Stored data entries
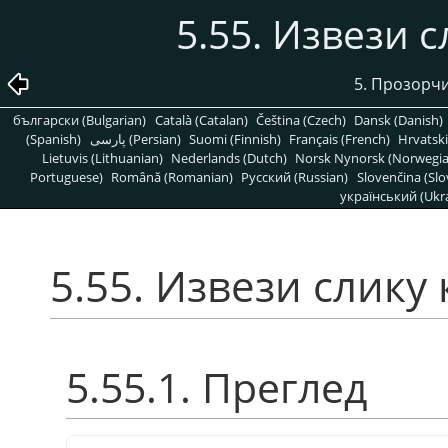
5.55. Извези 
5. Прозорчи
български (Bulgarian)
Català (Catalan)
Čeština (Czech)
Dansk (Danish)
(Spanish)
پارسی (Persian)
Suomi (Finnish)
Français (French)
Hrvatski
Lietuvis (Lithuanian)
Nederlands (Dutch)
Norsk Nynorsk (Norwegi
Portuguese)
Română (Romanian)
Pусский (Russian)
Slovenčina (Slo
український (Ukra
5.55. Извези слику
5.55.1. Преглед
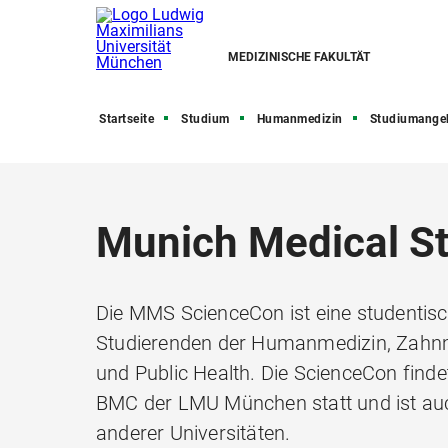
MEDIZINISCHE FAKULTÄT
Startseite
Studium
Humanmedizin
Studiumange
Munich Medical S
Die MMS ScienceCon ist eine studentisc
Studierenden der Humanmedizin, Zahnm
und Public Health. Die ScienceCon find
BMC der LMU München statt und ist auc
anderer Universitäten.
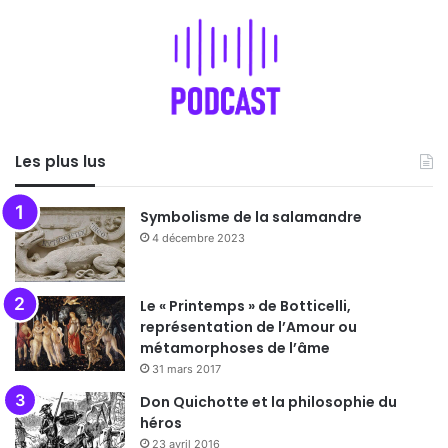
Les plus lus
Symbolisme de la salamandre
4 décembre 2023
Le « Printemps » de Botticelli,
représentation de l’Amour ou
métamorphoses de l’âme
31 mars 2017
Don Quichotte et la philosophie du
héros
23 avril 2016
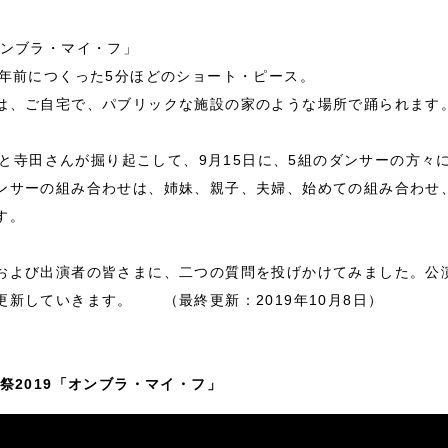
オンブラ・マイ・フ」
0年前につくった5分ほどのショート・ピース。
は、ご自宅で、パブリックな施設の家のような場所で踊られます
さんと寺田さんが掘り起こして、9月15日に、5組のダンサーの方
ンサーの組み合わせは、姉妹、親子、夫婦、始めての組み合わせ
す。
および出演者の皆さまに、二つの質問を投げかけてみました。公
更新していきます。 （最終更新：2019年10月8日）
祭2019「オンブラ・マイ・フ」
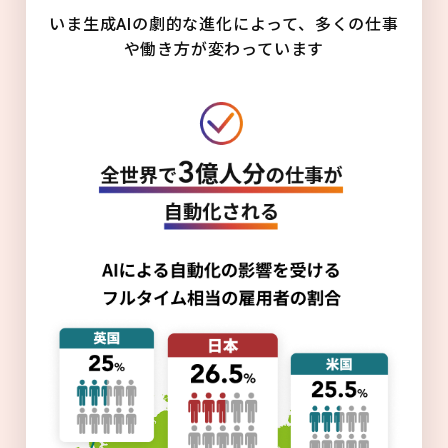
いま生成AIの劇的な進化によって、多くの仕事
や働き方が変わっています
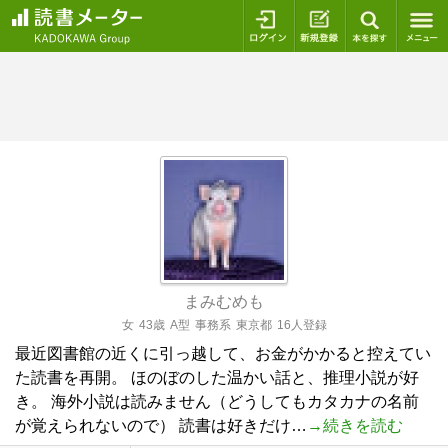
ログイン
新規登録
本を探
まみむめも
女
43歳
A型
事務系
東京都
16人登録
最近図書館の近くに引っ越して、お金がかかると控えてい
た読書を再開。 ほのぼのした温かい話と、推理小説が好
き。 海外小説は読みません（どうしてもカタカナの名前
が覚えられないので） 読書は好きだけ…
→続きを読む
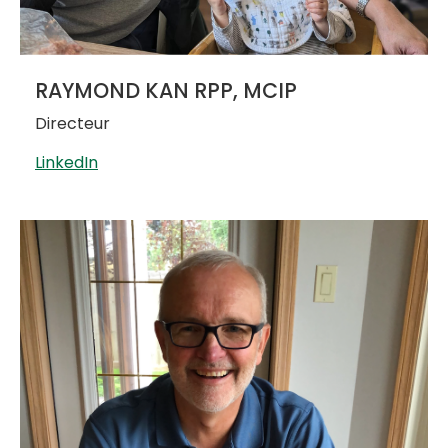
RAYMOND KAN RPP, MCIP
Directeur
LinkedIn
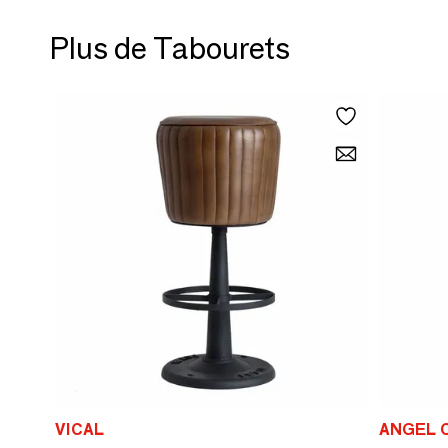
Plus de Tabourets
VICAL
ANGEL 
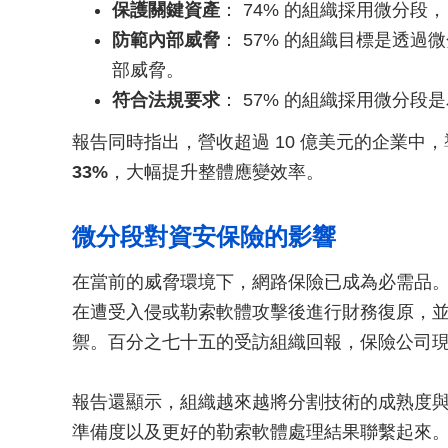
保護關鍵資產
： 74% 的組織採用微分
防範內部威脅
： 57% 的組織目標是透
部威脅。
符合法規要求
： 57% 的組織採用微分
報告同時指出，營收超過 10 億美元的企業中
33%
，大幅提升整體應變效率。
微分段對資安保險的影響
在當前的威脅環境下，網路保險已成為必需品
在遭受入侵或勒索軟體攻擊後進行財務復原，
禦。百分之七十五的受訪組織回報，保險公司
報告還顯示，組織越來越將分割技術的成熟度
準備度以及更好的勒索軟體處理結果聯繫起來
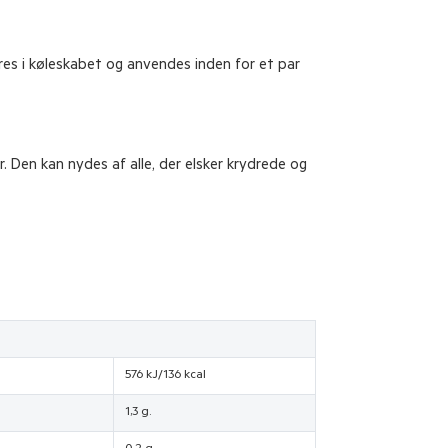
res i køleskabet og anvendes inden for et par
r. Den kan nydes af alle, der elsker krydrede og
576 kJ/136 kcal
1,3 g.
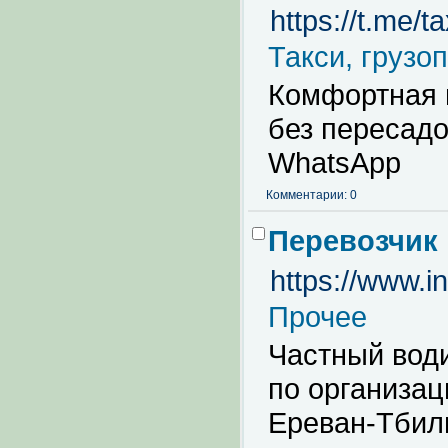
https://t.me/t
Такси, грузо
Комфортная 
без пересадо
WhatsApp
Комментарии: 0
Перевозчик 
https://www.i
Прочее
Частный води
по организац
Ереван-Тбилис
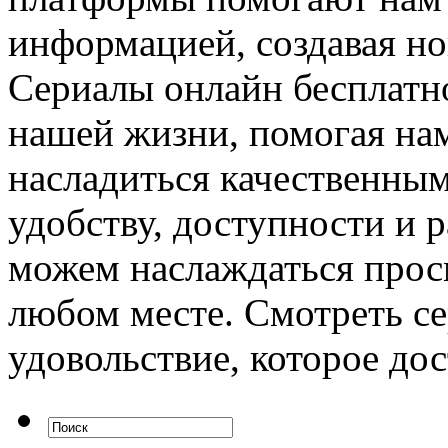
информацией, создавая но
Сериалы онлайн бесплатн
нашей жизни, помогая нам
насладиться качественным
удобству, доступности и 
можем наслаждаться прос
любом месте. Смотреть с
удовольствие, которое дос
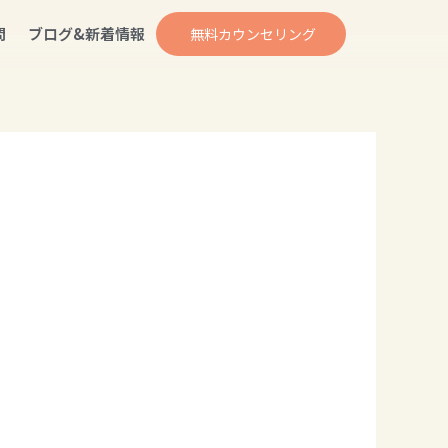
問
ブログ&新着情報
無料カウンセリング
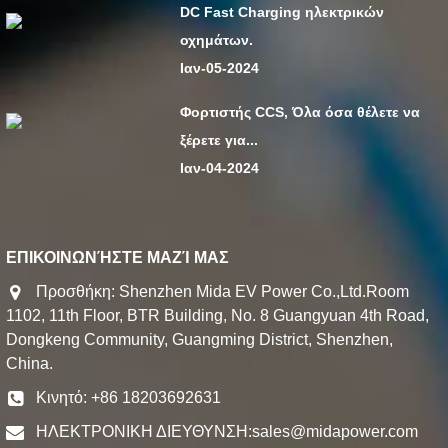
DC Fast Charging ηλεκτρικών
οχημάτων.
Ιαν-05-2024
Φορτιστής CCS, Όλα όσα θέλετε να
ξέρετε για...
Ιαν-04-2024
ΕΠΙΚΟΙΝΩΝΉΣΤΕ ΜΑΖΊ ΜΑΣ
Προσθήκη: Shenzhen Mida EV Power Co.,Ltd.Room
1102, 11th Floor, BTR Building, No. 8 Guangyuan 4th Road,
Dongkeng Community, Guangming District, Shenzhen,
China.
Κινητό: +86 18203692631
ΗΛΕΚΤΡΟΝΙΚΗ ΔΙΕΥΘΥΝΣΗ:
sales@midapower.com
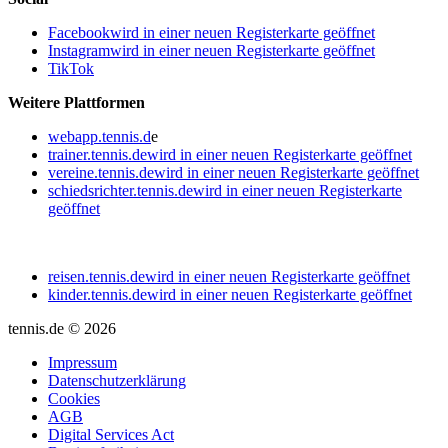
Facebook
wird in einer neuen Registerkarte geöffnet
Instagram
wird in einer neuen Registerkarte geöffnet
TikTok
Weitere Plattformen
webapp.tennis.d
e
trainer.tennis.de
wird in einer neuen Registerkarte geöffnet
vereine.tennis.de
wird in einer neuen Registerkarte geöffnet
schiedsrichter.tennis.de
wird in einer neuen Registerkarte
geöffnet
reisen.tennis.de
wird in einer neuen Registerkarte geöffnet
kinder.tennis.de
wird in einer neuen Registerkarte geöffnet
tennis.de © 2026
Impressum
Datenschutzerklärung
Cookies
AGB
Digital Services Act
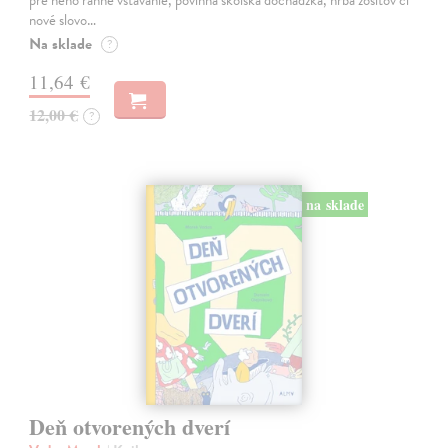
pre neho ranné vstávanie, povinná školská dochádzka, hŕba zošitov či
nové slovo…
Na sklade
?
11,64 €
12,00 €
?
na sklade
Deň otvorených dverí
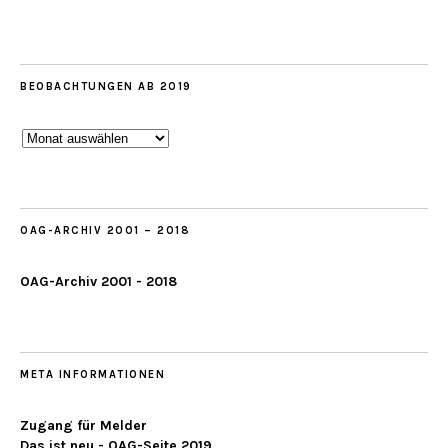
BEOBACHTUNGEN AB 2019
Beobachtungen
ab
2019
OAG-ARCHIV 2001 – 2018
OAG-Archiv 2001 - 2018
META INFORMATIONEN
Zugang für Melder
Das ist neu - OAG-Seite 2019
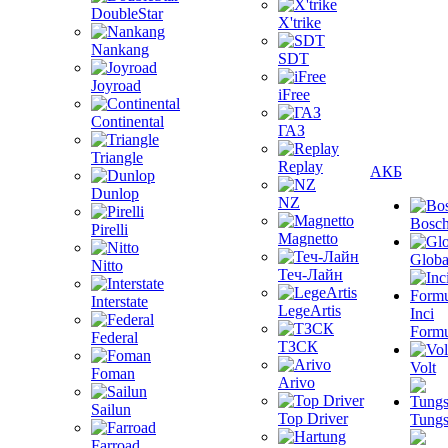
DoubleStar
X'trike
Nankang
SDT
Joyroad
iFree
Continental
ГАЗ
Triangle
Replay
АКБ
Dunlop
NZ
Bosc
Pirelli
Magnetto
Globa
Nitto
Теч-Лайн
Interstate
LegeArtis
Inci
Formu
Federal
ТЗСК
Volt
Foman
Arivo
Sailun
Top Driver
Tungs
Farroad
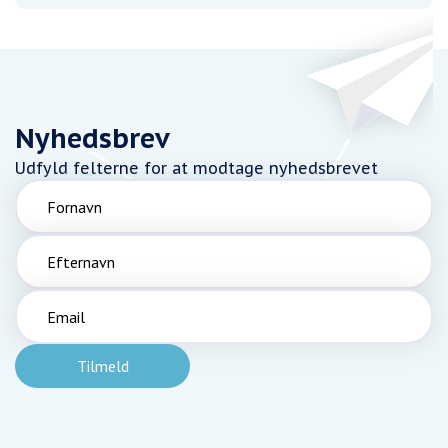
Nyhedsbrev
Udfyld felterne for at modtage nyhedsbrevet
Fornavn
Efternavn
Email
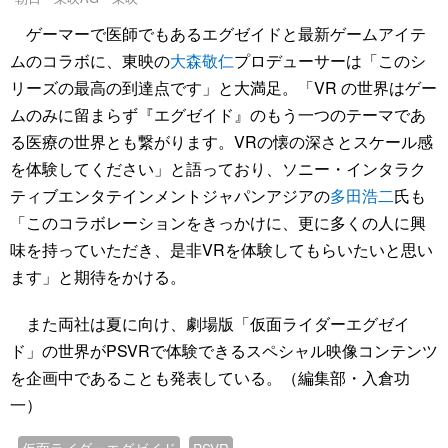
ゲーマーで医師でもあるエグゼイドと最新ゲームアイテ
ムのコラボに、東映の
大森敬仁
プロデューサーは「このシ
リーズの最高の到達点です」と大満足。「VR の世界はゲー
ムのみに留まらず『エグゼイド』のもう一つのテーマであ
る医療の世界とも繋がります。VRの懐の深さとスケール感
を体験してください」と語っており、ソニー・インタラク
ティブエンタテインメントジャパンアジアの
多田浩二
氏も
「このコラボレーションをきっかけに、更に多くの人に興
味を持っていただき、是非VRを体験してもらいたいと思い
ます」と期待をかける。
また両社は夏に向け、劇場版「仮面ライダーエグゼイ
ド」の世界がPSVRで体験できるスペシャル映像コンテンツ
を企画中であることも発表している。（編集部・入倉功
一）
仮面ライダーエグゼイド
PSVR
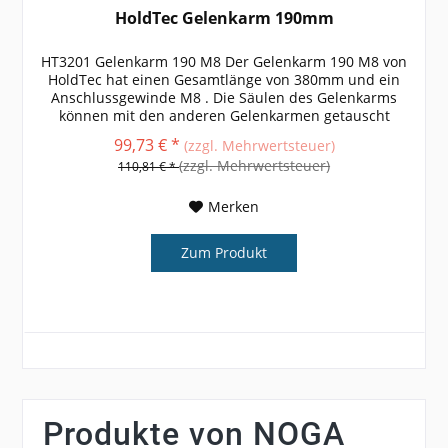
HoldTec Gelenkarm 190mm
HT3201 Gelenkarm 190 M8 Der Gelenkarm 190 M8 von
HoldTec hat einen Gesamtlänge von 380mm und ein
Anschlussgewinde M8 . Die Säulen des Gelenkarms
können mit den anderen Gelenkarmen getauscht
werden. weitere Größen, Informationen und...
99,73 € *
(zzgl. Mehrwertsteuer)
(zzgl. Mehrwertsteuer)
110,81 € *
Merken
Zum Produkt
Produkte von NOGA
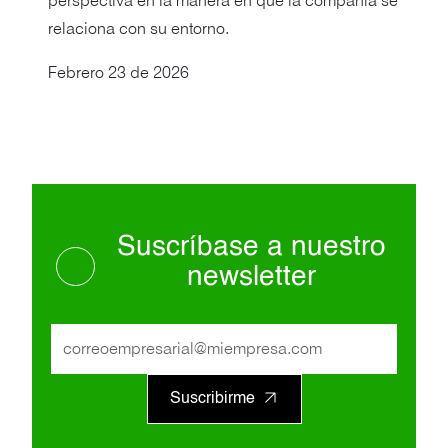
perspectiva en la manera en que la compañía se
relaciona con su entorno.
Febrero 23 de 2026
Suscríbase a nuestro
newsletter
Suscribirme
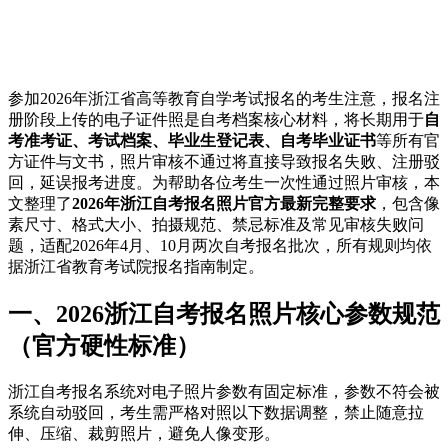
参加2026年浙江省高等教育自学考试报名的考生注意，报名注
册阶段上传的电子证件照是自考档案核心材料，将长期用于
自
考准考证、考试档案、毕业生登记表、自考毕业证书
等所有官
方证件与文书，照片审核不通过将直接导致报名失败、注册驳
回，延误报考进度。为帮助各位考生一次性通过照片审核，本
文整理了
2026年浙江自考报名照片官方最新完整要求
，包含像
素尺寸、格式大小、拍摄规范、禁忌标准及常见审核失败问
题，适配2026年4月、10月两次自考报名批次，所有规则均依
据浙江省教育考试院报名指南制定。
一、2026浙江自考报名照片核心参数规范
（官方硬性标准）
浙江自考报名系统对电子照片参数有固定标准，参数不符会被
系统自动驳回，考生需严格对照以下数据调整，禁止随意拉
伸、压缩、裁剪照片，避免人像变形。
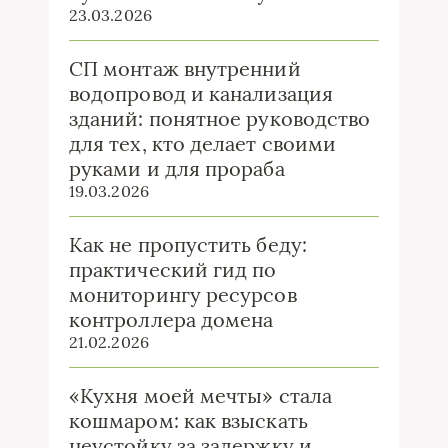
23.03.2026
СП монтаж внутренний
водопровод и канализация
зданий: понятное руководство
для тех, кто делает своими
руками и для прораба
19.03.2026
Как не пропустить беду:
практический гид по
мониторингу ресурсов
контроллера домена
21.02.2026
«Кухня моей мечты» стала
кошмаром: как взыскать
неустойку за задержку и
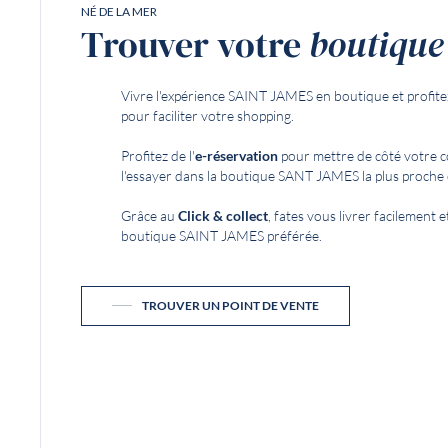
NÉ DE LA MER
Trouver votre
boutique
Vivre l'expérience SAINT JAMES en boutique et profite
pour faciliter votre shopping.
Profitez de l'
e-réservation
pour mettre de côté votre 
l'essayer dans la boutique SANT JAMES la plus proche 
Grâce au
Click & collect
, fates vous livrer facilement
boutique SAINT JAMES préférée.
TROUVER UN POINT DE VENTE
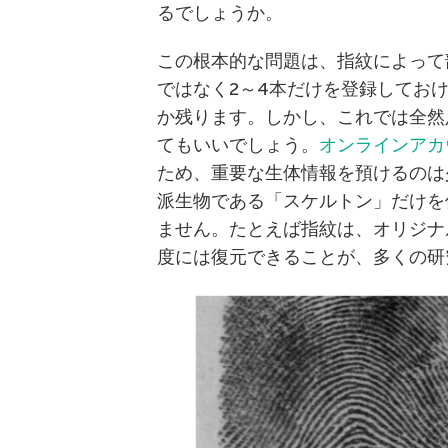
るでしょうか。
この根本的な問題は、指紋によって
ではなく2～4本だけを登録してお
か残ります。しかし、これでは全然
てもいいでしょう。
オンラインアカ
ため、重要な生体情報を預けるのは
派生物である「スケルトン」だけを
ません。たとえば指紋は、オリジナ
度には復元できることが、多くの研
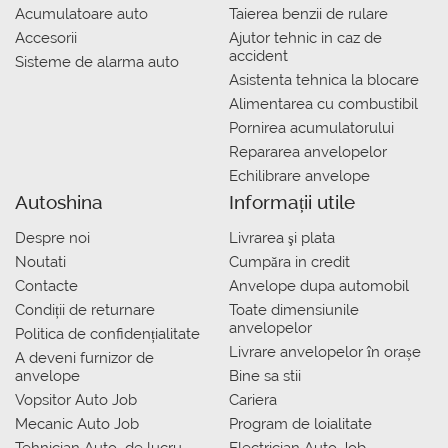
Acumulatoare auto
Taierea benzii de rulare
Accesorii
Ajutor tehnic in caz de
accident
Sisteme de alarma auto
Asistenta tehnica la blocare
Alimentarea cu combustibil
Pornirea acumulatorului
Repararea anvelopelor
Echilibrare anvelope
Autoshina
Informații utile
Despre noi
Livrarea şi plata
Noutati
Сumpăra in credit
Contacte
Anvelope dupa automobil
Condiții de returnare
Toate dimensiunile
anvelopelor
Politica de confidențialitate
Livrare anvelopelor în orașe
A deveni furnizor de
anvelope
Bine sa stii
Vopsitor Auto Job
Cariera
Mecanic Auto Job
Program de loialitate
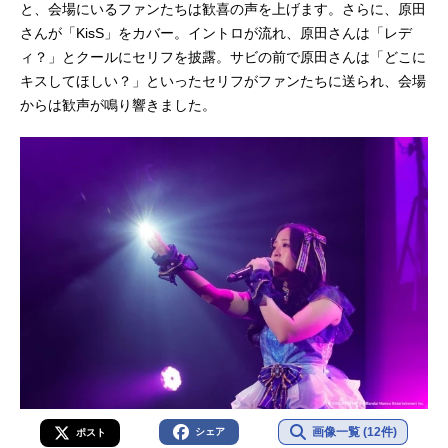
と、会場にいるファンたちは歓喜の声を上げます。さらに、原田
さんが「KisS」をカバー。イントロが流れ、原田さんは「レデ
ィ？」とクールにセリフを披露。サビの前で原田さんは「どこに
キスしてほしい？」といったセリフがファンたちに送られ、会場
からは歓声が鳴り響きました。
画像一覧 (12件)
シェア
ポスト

WHAT THIS TASK INVOLVES =>
Only the lines from the first line of the entries through the line containing "5.55.1. Преглед" should be output, exactly as they are, without pictures.

SOLVED PROBLEM =>
5.55. Извези 
5. Прозорчи
български (Bulgarian)
Català (Catalan)
Čeština (Czech)
Dansk (Danish)
(Spanish)
پارسی (Persian)
Suomi (Finnish)
Français (French)
Hrvatski
Lietuvis (Lithuanian)
Nederlands (Dutch)
Norsk Nynorsk (Norwegi
Portuguese)
Română (Romanian)
Pусский (Russian)
Slovenčina (Slo
український (Ukra
5.55. Извези слику
5.55.1. Преглед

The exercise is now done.